> WHAT YOU SHOULD DO
Copy out all the entries shown below, exactly as they appear.

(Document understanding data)
_ _ _ _

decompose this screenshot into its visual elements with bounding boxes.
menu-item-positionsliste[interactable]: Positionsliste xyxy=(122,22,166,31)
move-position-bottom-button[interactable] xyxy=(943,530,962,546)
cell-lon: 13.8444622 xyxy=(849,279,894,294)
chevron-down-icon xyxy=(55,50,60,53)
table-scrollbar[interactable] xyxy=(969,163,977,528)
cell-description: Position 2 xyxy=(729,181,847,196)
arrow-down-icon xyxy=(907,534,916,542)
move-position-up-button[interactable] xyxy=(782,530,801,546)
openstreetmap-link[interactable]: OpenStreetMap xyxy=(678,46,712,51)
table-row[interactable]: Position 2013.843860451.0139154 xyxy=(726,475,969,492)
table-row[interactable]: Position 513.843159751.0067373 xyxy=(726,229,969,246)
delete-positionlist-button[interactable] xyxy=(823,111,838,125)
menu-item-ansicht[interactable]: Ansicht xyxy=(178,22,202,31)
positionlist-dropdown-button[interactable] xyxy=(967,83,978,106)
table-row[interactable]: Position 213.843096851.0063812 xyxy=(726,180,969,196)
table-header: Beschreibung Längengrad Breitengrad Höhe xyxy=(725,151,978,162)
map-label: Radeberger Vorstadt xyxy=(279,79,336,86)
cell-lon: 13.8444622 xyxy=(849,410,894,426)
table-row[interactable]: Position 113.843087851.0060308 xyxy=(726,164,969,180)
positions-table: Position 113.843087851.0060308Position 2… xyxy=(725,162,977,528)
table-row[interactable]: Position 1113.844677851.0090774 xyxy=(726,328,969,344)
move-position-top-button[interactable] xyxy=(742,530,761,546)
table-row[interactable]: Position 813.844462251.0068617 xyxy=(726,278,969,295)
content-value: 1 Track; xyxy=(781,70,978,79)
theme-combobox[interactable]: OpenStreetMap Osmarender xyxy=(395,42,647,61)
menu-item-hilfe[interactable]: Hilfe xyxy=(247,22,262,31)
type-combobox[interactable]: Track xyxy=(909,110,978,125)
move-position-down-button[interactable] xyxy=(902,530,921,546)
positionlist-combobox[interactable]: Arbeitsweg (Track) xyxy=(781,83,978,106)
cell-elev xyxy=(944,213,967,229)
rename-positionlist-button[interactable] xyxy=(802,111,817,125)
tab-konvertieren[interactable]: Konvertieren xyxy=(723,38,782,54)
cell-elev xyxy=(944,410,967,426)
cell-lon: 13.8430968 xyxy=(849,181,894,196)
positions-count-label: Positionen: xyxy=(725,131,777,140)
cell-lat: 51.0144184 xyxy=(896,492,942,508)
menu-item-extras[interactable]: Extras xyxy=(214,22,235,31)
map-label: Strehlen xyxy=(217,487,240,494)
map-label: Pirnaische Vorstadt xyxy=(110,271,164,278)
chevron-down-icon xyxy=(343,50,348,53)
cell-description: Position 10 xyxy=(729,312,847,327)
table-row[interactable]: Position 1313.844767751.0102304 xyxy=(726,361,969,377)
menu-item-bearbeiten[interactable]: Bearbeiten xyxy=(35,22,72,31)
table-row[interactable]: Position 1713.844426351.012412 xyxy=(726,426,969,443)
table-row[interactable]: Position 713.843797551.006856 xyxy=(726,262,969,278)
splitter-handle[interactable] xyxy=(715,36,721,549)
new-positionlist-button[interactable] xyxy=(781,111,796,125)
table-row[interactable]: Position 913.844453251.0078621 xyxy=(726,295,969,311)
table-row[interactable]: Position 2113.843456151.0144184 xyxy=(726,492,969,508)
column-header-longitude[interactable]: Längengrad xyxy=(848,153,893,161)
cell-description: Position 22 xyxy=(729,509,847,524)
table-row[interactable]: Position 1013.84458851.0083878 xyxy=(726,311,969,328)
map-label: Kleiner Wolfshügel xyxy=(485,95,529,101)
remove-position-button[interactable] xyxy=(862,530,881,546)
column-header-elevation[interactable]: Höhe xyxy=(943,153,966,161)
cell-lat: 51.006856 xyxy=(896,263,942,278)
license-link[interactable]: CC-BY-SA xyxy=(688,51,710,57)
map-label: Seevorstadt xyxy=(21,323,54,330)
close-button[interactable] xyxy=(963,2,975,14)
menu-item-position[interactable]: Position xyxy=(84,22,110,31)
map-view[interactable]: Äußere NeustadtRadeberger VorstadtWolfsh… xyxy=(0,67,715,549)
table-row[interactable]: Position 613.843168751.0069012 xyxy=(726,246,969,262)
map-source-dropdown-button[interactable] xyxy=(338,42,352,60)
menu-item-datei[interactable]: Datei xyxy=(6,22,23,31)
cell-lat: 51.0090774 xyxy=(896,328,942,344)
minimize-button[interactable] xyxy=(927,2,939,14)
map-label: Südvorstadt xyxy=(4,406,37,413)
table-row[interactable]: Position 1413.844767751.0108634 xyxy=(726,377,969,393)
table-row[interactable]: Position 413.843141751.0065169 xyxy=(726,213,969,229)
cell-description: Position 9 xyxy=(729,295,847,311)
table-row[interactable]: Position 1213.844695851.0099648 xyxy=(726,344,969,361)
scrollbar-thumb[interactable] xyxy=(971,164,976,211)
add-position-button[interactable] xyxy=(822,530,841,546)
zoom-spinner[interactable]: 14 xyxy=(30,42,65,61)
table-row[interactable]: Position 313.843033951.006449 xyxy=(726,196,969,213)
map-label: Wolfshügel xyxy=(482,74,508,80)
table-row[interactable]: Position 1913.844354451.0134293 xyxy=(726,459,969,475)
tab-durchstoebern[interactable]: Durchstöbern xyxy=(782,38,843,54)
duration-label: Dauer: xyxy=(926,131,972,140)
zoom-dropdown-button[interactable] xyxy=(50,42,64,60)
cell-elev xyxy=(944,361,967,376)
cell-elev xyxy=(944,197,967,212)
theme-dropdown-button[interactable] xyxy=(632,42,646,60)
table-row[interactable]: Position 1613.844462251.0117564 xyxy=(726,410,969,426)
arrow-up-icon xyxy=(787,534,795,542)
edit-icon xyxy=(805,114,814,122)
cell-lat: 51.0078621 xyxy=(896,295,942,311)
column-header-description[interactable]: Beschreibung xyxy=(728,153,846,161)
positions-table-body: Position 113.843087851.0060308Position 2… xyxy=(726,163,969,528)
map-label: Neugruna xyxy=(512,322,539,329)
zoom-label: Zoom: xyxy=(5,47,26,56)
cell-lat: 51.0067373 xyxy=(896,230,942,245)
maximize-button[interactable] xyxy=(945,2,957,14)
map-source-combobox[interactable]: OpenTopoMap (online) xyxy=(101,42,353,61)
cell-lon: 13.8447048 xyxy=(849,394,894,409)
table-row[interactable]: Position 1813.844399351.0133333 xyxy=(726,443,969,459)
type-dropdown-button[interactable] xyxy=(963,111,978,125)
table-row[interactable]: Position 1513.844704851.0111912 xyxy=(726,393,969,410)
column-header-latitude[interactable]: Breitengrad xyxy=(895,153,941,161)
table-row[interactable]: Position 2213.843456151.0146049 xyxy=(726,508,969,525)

_ _ _ _

> TASK ANSWER
decompose this screenshot into its visual elements with bounding boxes.
menu-item-positionsliste[interactable]: Positionsliste xyxy=(122,22,166,31)
move-position-bottom-button[interactable] xyxy=(943,530,962,546)
cell-lon: 13.8444622 xyxy=(849,279,894,294)
chevron-down-icon xyxy=(55,50,60,53)
table-scrollbar[interactable] xyxy=(969,163,977,528)
cell-description: Position 2 xyxy=(729,181,847,196)
arrow-down-icon xyxy=(907,534,916,542)
move-position-up-button[interactable] xyxy=(782,530,801,546)
openstreetmap-link[interactable]: OpenStreetMap xyxy=(678,46,712,51)
table-row[interactable]: Position 2013.843860451.0139154 xyxy=(726,475,969,492)
table-row[interactable]: Position 513.843159751.0067373 xyxy=(726,229,969,246)
delete-positionlist-button[interactable] xyxy=(823,111,838,125)
menu-item-ansicht[interactable]: Ansicht xyxy=(178,22,202,31)
positionlist-dropdown-button[interactable] xyxy=(967,83,978,106)
table-row[interactable]: Position 213.843096851.0063812 xyxy=(726,180,969,196)
table-header: Beschreibung Längengrad Breitengrad Höhe xyxy=(725,151,978,162)
map-label: Radeberger Vorstadt xyxy=(279,79,336,86)
cell-lon: 13.8444622 xyxy=(849,410,894,426)
table-row[interactable]: Position 113.843087851.0060308 xyxy=(726,164,969,180)
positions-table: Position 113.843087851.0060308Position 2… xyxy=(725,162,977,528)
table-row[interactable]: Position 1113.844677851.0090774 xyxy=(726,328,969,344)
move-position-top-button[interactable] xyxy=(742,530,761,546)
table-row[interactable]: Position 813.844462251.0068617 xyxy=(726,278,969,295)
content-value: 1 Track; xyxy=(781,70,978,79)
theme-combobox[interactable]: OpenStreetMap Osmarender xyxy=(395,42,647,61)
menu-item-hilfe[interactable]: Hilfe xyxy=(247,22,262,31)
type-combobox[interactable]: Track xyxy=(909,110,978,125)
move-position-down-button[interactable] xyxy=(902,530,921,546)
positionlist-combobox[interactable]: Arbeitsweg (Track) xyxy=(781,83,978,106)
cell-elev xyxy=(944,213,967,229)
rename-positionlist-button[interactable] xyxy=(802,111,817,125)
tab-konvertieren[interactable]: Konvertieren xyxy=(723,38,782,54)
cell-elev xyxy=(944,410,967,426)
cell-lon: 13.8430968 xyxy=(849,181,894,196)
positions-count-label: Positionen: xyxy=(725,131,777,140)
cell-lat: 51.0144184 xyxy=(896,492,942,508)
menu-item-extras[interactable]: Extras xyxy=(214,22,235,31)
map-label: Strehlen xyxy=(217,487,240,494)
map-label: Pirnaische Vorstadt xyxy=(110,271,164,278)
chevron-down-icon xyxy=(343,50,348,53)
cell-description: Position 10 xyxy=(729,312,847,327)
table-row[interactable]: Position 1313.844767751.0102304 xyxy=(726,361,969,377)
menu-item-bearbeiten[interactable]: Bearbeiten xyxy=(35,22,72,31)
table-row[interactable]: Position 1713.844426351.012412 xyxy=(726,426,969,443)
table-row[interactable]: Position 713.843797551.006856 xyxy=(726,262,969,278)
splitter-handle[interactable] xyxy=(715,36,721,549)
new-positionlist-button[interactable] xyxy=(781,111,796,125)
table-row[interactable]: Position 913.844453251.0078621 xyxy=(726,295,969,311)
table-row[interactable]: Position 2113.843456151.0144184 xyxy=(726,492,969,508)
column-header-longitude[interactable]: Längengrad xyxy=(848,153,893,161)
cell-description: Position 22 xyxy=(729,509,847,524)
table-row[interactable]: Position 1013.84458851.0083878 xyxy=(726,311,969,328)
map-label: Kleiner Wolfshügel xyxy=(485,95,529,101)
remove-position-button[interactable] xyxy=(862,530,881,546)
column-header-elevation[interactable]: Höhe xyxy=(943,153,966,161)
cell-lat: 51.006856 xyxy=(896,263,942,278)
license-link[interactable]: CC-BY-SA xyxy=(688,51,710,57)
map-label: Seevorstadt xyxy=(21,323,54,330)
close-button[interactable] xyxy=(963,2,975,14)
menu-item-position[interactable]: Position xyxy=(84,22,110,31)
map-view[interactable]: Äußere NeustadtRadeberger VorstadtWolfsh… xyxy=(0,67,715,549)
table-row[interactable]: Position 613.843168751.0069012 xyxy=(726,246,969,262)
map-source-dropdown-button[interactable] xyxy=(338,42,352,60)
menu-item-datei[interactable]: Datei xyxy=(6,22,23,31)
cell-lat: 51.0090774 xyxy=(896,328,942,344)
minimize-button[interactable] xyxy=(927,2,939,14)
map-label: Südvorstadt xyxy=(4,406,37,413)
table-row[interactable]: Position 1413.844767751.0108634 xyxy=(726,377,969,393)
table-row[interactable]: Position 413.843141751.0065169 xyxy=(726,213,969,229)
cell-description: Position 9 xyxy=(729,295,847,311)
table-row[interactable]: Position 1213.844695851.0099648 xyxy=(726,344,969,361)
scrollbar-thumb[interactable] xyxy=(971,164,976,211)
add-position-button[interactable] xyxy=(822,530,841,546)
zoom-spinner[interactable]: 14 xyxy=(30,42,65,61)
table-row[interactable]: Position 313.843033951.006449 xyxy=(726,196,969,213)
map-label: Wolfshügel xyxy=(482,74,508,80)
table-row[interactable]: Position 1913.844354451.0134293 xyxy=(726,459,969,475)
tab-durchstoebern[interactable]: Durchstöbern xyxy=(782,38,843,54)
duration-label: Dauer: xyxy=(926,131,972,140)
zoom-dropdown-button[interactable] xyxy=(50,42,64,60)
cell-elev xyxy=(944,361,967,376)
cell-elev xyxy=(944,197,967,212)
theme-dropdown-button[interactable] xyxy=(632,42,646,60)
table-row[interactable]: Position 1613.844462251.0117564 xyxy=(726,410,969,426)
arrow-up-icon xyxy=(787,534,795,542)
edit-icon xyxy=(805,114,814,122)
cell-lat: 51.0078621 xyxy=(896,295,942,311)
column-header-description[interactable]: Beschreibung xyxy=(728,153,846,161)
positions-table-body: Position 113.843087851.0060308Position 2… xyxy=(726,163,969,528)
map-label: Neugruna xyxy=(512,322,539,329)
zoom-label: Zoom: xyxy=(5,47,26,56)
cell-lat: 51.0067373 xyxy=(896,230,942,245)
maximize-button[interactable] xyxy=(945,2,957,14)
map-source-combobox[interactable]: OpenTopoMap (online) xyxy=(101,42,353,61)
cell-lon: 13.8447048 xyxy=(849,394,894,409)
table-row[interactable]: Position 1813.844399351.0133333 xyxy=(726,443,969,459)
type-dropdown-button[interactable] xyxy=(963,111,978,125)
table-row[interactable]: Position 1513.844704851.0111912 xyxy=(726,393,969,410)
column-header-latitude[interactable]: Breitengrad xyxy=(895,153,941,161)
table-row[interactable]: Position 2213.843456151.0146049 xyxy=(726,508,969,525)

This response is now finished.